Produkteigenschaften, Wirtschaftlichkeit und Sicherheit

Diese bekannten Eigenschaften der Wirbelschichtverfahren machen die Technologie besonders beliebt bei Lohnherstellern, die für ihre Kunden viele unterschiedliche Produkte trocknen und veredeln. Dabei spielt neben den Produkteigenschaften die Wirtschaftlichkeit und die Sicherheit eine entscheidende Rolle. Elementar sind hierfür zwei Überlegungen: Welchen Markt wollen wir bedienen und wie können und wollen wir arbeiten? Produkte, die in großen Produktvolumina gehandelt werden, fordern eine hocheffiziente, kostenoptimierte Produktion, wie sie nur kontinuierliche Verfahren bieten. Damit stellt sich die Frage: Welches Schichtmodell lässt unser Standort zu? Bestehen Lärmschutzauflagen, die Nachtschichten verbieten? Haben wir ausreichend Personal für eine Produktion 24/7?

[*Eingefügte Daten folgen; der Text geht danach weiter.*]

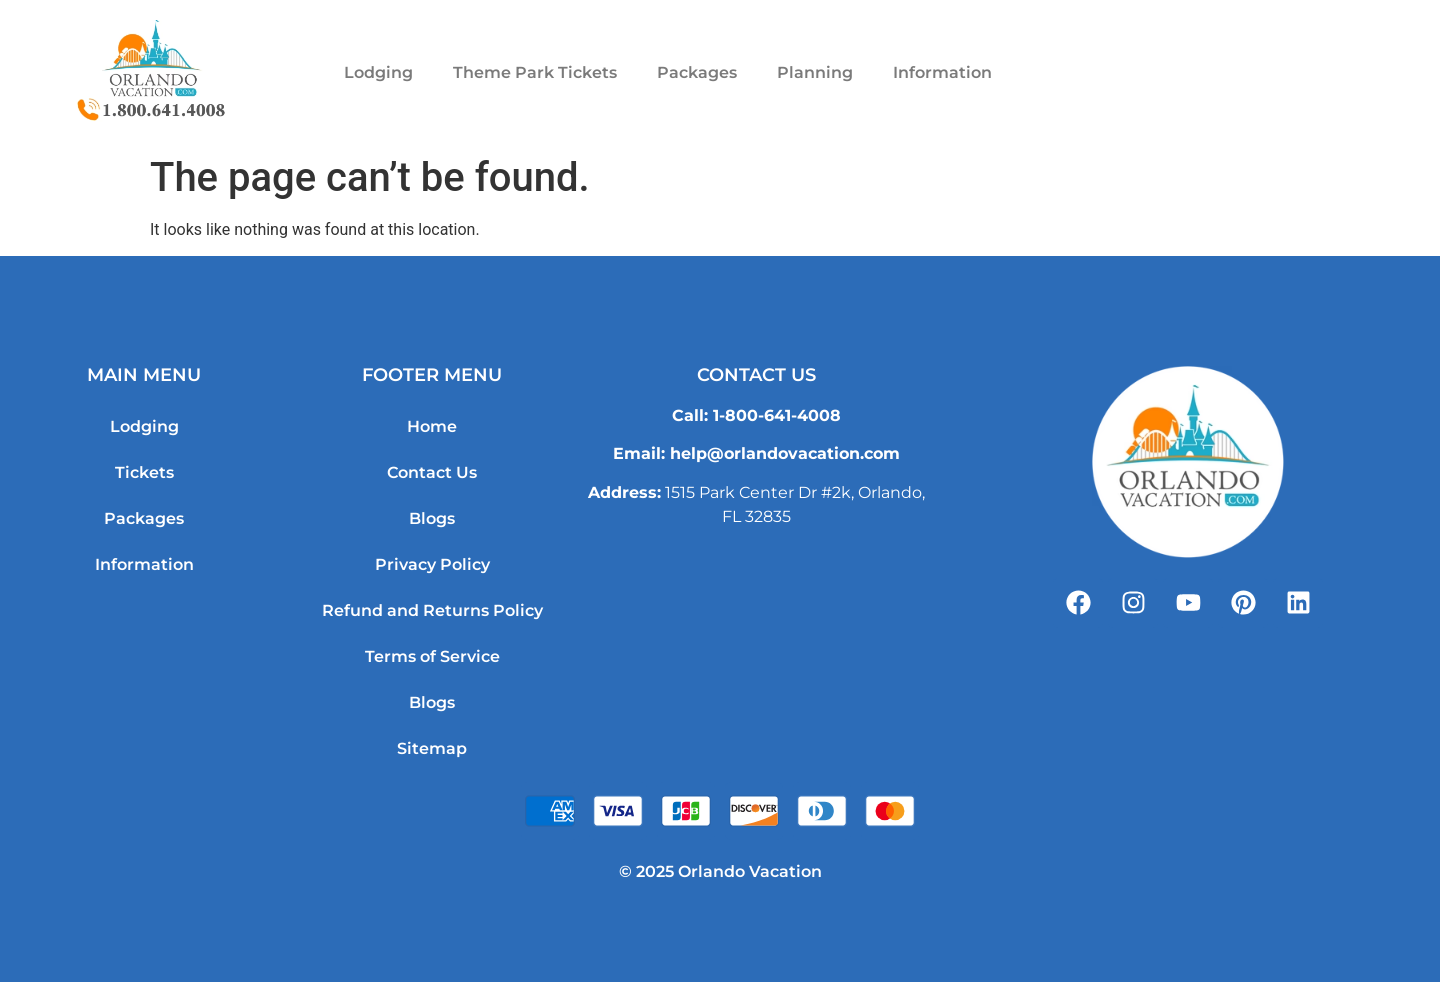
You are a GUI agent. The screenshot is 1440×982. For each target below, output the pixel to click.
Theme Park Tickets (535, 72)
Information (942, 72)
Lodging (378, 72)
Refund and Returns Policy (432, 610)
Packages (697, 72)
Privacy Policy (432, 564)
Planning (815, 72)
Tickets (144, 472)
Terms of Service (432, 656)
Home (432, 426)
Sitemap (432, 748)
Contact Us (432, 472)
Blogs (432, 518)
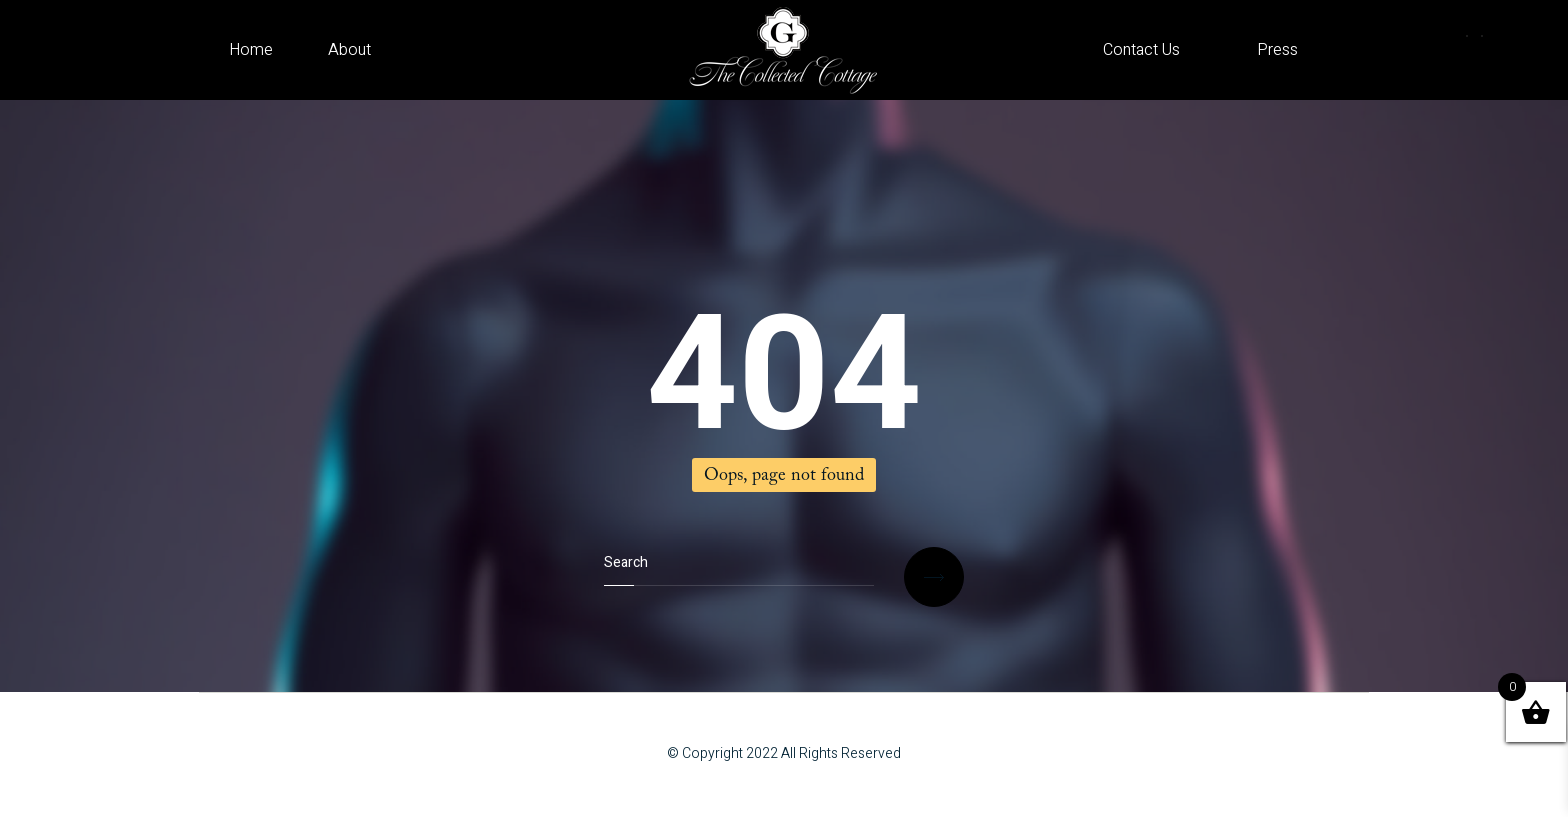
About (349, 50)
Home (251, 50)
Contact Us (1141, 50)
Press (1277, 50)
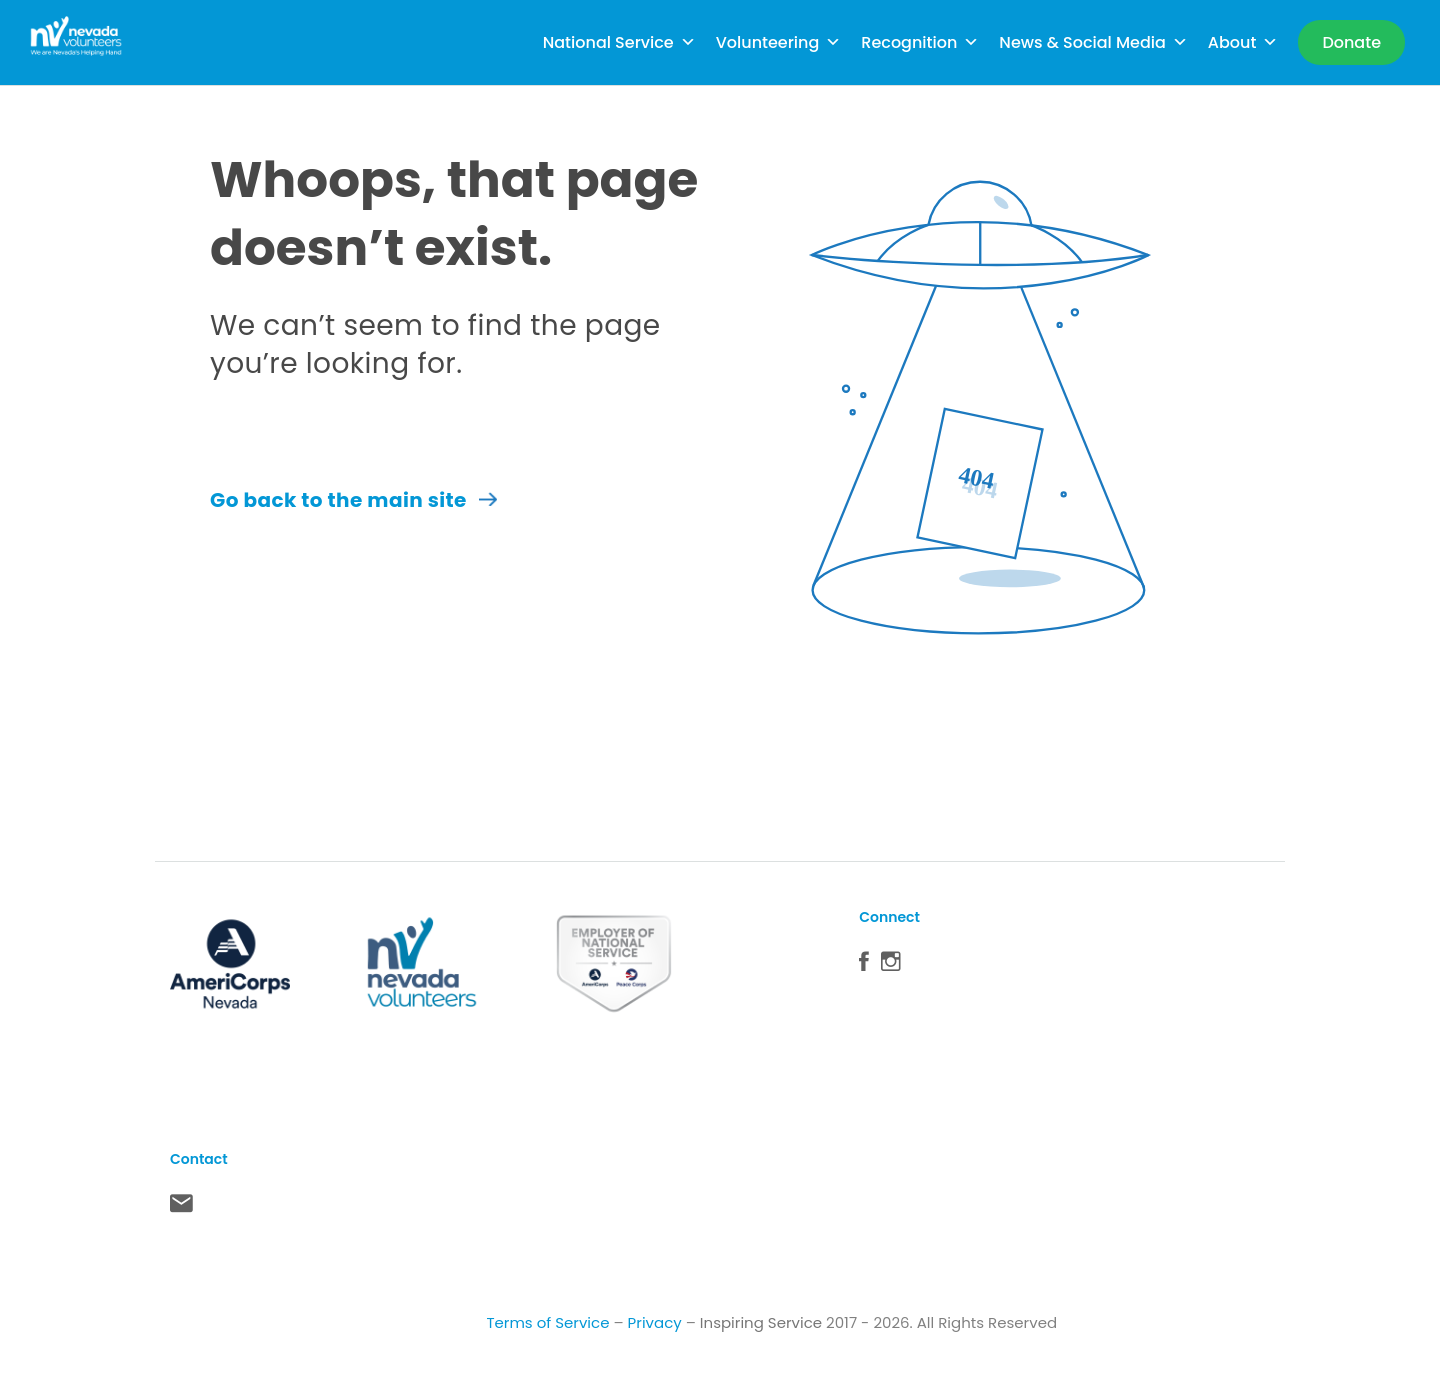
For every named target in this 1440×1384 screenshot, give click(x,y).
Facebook (864, 966)
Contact (181, 1208)
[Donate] (1351, 42)
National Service (619, 42)
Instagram (891, 966)
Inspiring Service (761, 1322)
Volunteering (779, 42)
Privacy (655, 1322)
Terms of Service (547, 1322)
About (1243, 42)
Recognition (920, 42)
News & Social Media (1093, 42)
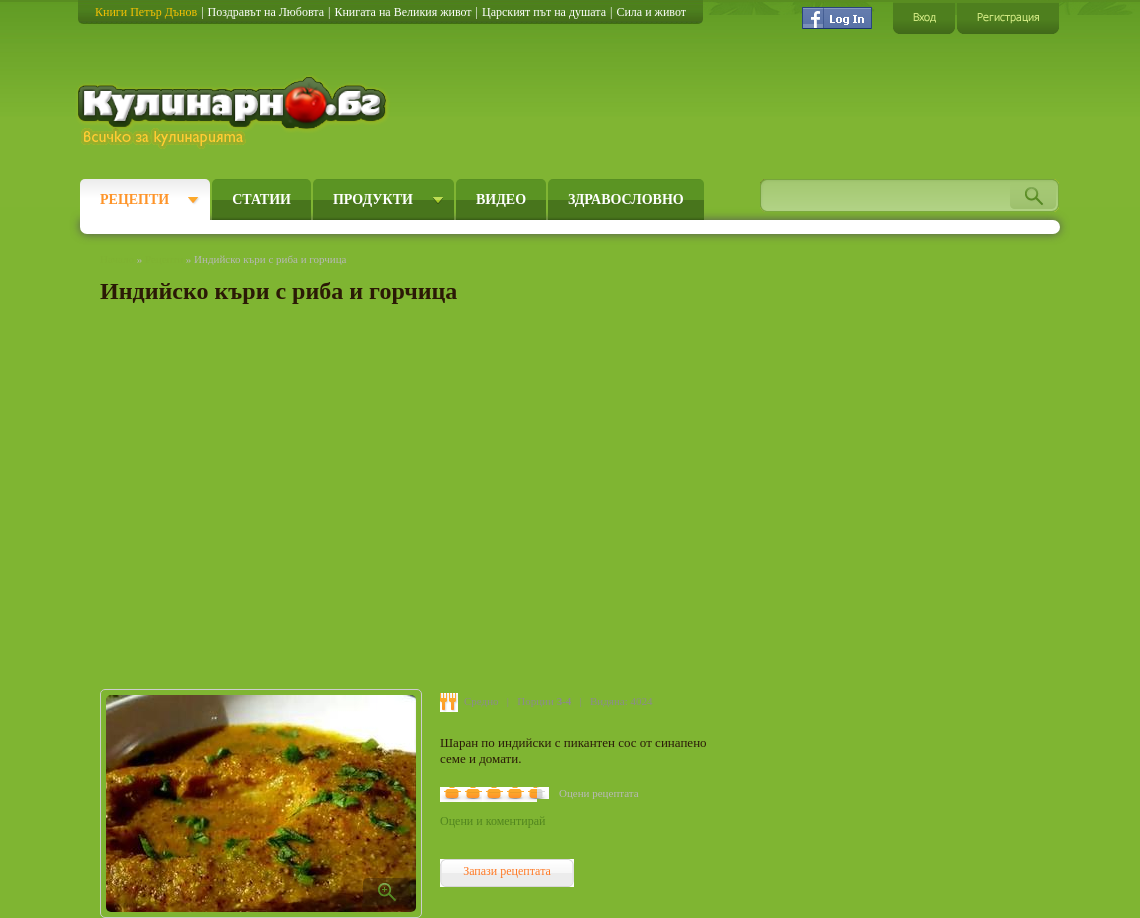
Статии (261, 199)
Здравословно (626, 199)
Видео (501, 199)
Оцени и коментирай (492, 821)
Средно (481, 701)
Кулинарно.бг (234, 112)
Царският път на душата (544, 12)
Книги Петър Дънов (146, 12)
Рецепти (134, 199)
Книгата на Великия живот (402, 12)
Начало (117, 259)
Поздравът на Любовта (266, 12)
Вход (924, 17)
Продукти (373, 199)
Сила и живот (651, 12)
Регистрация (1008, 17)
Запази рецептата (507, 871)
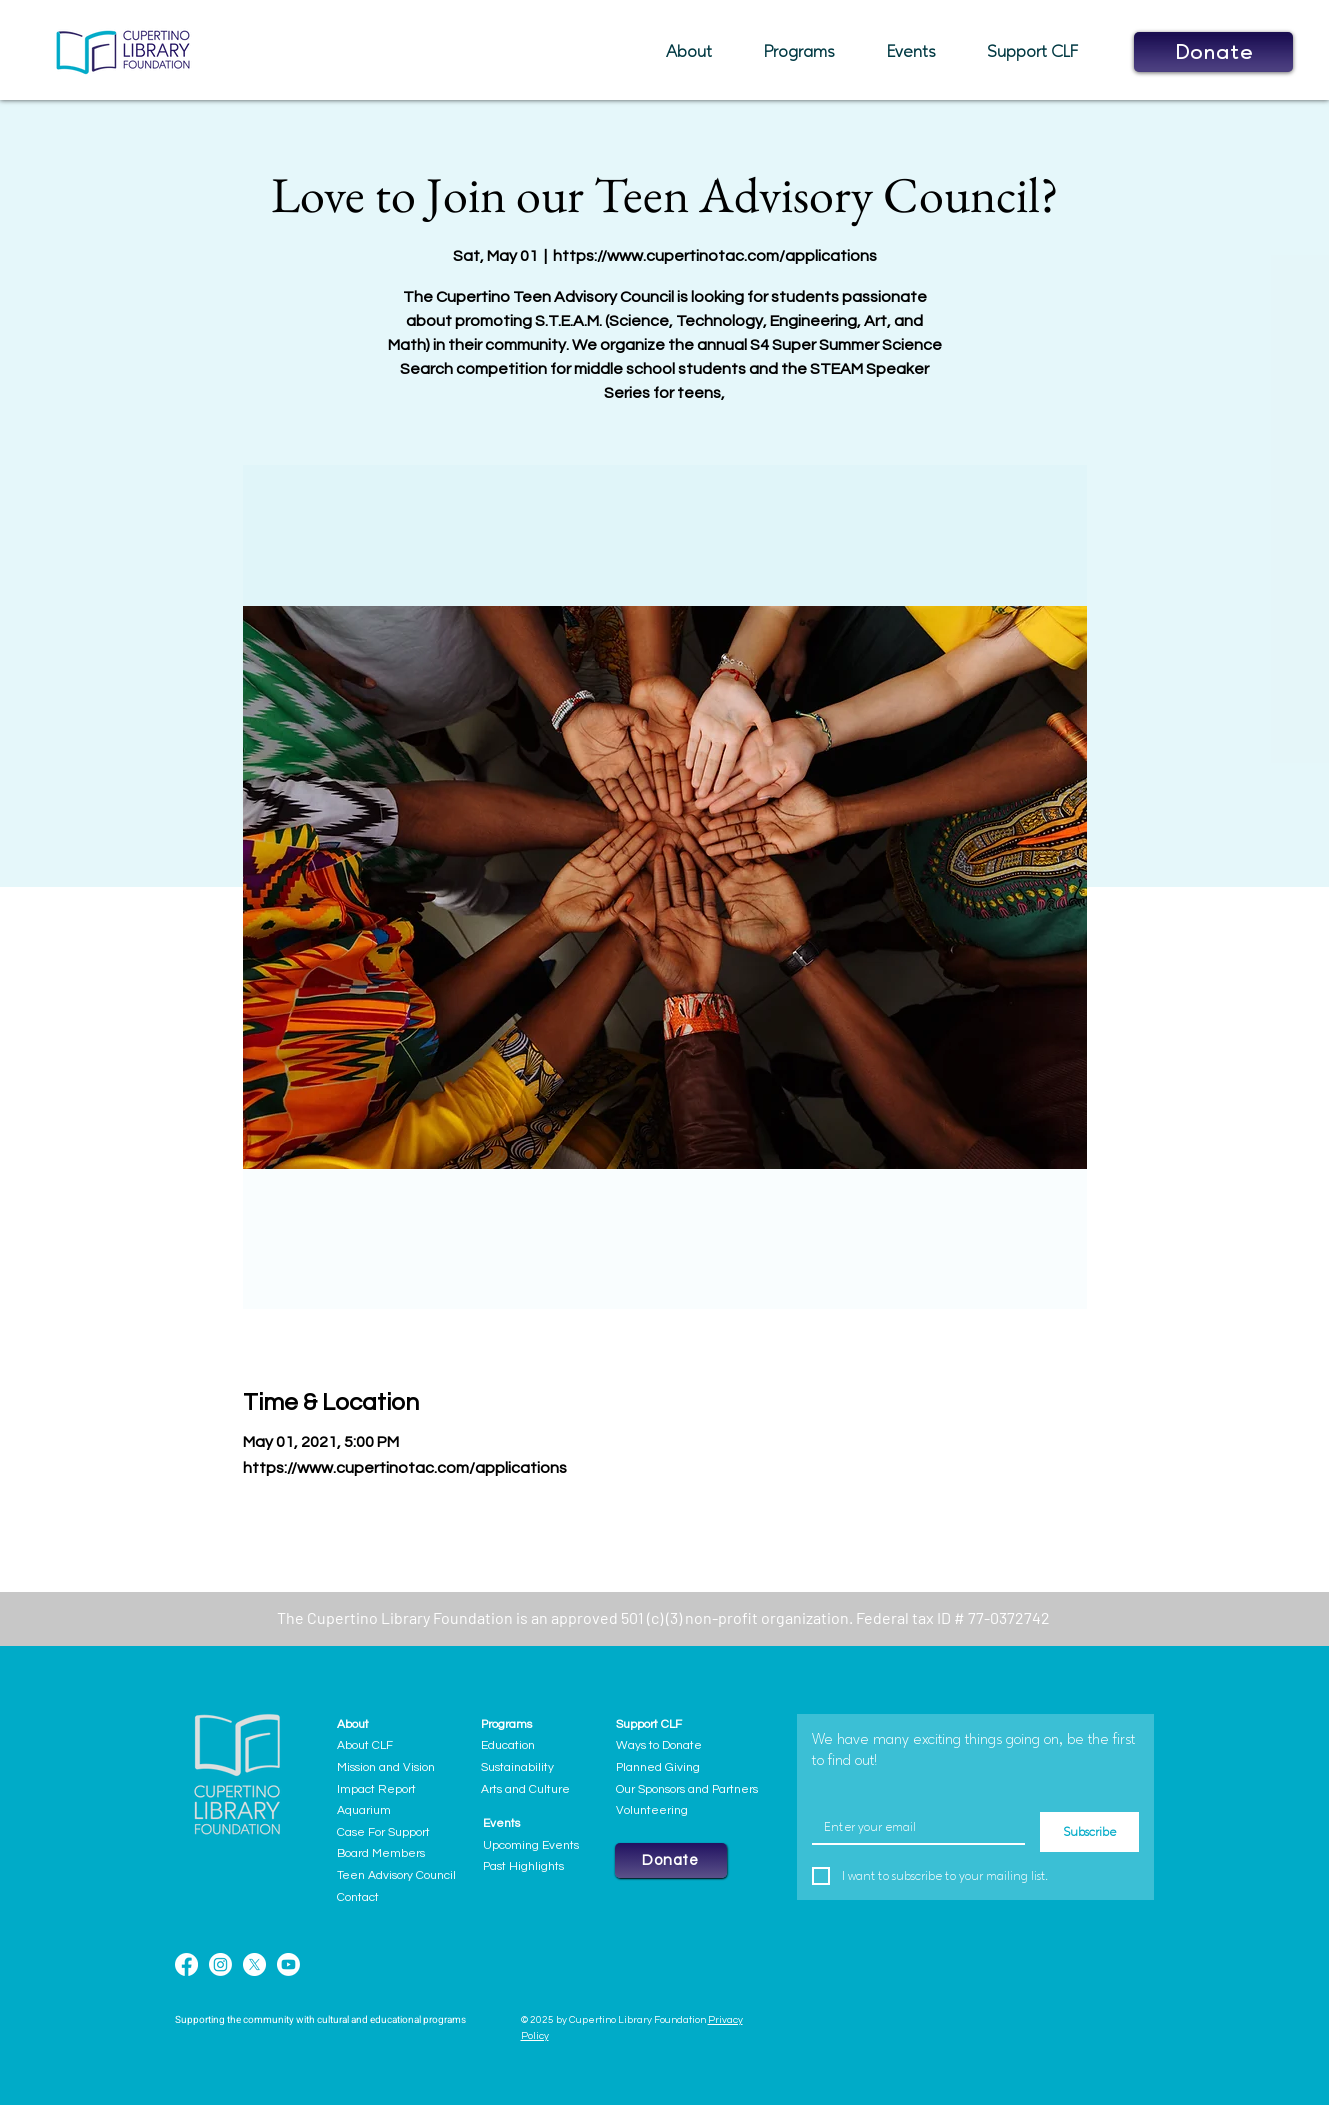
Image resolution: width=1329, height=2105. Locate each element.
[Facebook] (186, 1964)
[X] (254, 1964)
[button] (700, 52)
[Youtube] (288, 1964)
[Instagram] (220, 1964)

Für die Erweiterung seiner Produktion konnte das Schweizer Lohnunternehmen Erbo Spraytec hier bereits eindeutige Aussagen treffen. Der Lohnhersteller ist auf die Formulierung von Futtermittelzusatzstoffen spezialisiert. Was im Jahr 1972 mit einem Sprühturm begann, hat sich seit der Anschaffung der ersten speziell für Sprühkühlungsprozesse angepassten Wirbelschichtanlage zu einem weltweiten Geschäft mit verkapselten Inhaltsstoffen für die Nahrungsmittel-, Kosmetik- und Futtermittelindustrie entwickelt. Der Wunsch nach neuen, auf wasserlöslichen Substanzen basierenden Formulierungen, führte 2009 zur Anschaffung einer weiteren kontinuierlichen Wirbelschichtanlage mit großer Wasserverdampfungskapazität. Mit dem Ausbau der Produktionskapazitäten, einer kontinuierlichen Strahlschichtanlage Procell 500, sowie der Food Zertifizierung gelang Erbo Spraytec die Diversifikation hin zu anderen Industriezweigen. Das Leistungsspektrum wurde um wässrige Granulation, Matrixverkapselungen und unterschiedliche Coating-Anwendungen erweitert. Vizepräsident Dr. Rolf Tona erinnert sich, welche Faktoren bei der Investition in die Wirbelschichtanlage eine Rolle spielten: „Uns war wichtig, den Bau des Gebäudes und die Errichtung der Anlage mitsamt Infrastruktur in eine Hand zu geben. Unser damaliger, auf Futtermitteladditive spezialisierte Launching-Partner hatte im Technologiezentrum von Glatt bereits erfolgreich Machbarkeitsstudien gefahren, das gab letztlich den Ausschlag.“

Was die Kundenanforderungen eint und worauf die Schweizer sich konzentrieren, ist die Verbesserung der Produkteigenschaften: Nahezu alle Substanzen erfordern eine homogene Verteilung der Inhaltsstoffe, sollen besser rieselfähig sein und gleichzeitig einen geringen Feinanteil und geringe Hygroskopizität aufweisen. In den letzten Jahren haben die Ansprüche an den Schutz der Wirkstoffe in den Formulierungen und insbesondere deren gezielte Freisetzung stark zugenommen. Auch hier spielt, neben der Verwendung der entsprechenden Matrixmaterialien und Hilfsstoffen, die richtige Technologie eine essenzielle Rolle. Für die Produkt- und Pro-zessentwicklung von Zusatzstoffformulierungen betreibt das Unternehmen zu jeder Produktionsanlage auch eine entsprechende Pilotanlage. Dies ermöglicht dem Lohnhersteller, flexibel und zeitnah im Kundenauftrag neue Formulierungen zu entwickeln.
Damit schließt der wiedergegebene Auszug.